Proceeding, our goal is to find the least integer n such that 10^2016|n!. As 10^2016 = 2^2016xx5^2016, then by the third observation, we need only confirm that 2016 <=v_2(n!) and 2016 <= v_5(n!). The second observation means that the latter implies the former. Thus, it is sufficient to find the least integer n such that v_5(n!) = sum_(i=1)^nv_5(i) >= 2016.
To find n we will make an observation which will allow us to calculate v_5(5^k!).
Between 1 and 5^k, there are 5^k/5 multiples of 5, each of which contribute at least 1 to the sum sum_(i=1)^(5^k)v_5(i). There are also 5^k/25 multiples of 25, each of which contribute an additional 1 to the sum after the initial count. We can proceed in this manner until we reach a single multiple of 5^k (which is 5^k itself), which has contributed k times to the sum. Calculating the sum in this manner, we have
v_5(5^k!) = sum_(i=1)^(5^k)v_5(i)=sum_(i=1)^(k)5^k/5^i=sum_(i=1)^k5^(k-i)=sum_(i=0)^(k-1)5^i=(5^k-1)/(5-1)

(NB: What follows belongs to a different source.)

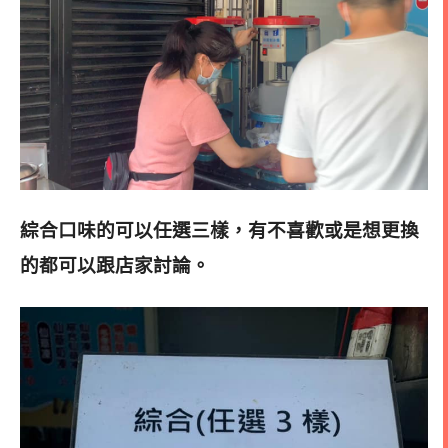
綜合口味的可以任選三樣，有不喜歡或是想更換
的都可以跟店家討論
。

Thus, we find that v_5(5^k!) = (5^k-1)/4
Finally, we will find n such that v_5(n!) = 2016. If we calculate v_5(5^k!) for several values of k, we find
v_5(5^1) = 1
v_5(5^2) = 6
v_5(5^3) = 31
v_5(5^4) = 156
v_5(5^5) = 781
As 2016 = 2(781)+2(156)+4(31)+3(6), n needs two "blocks" of 5^5, two of 5^4, four of 5^3, and three of 5^2. Thus, we get
n = 2(5^5)+2(5^4)+4(5^3)+3(5^2) = 8075
A computer can quickly verify that sum_(i=1)^(8075)v_5(i)=2016. Thus 10^2016 | 8075!, and as 5|8075! with multiplicity 2016 and 5|8075, it is clear that no lesser value will suffice.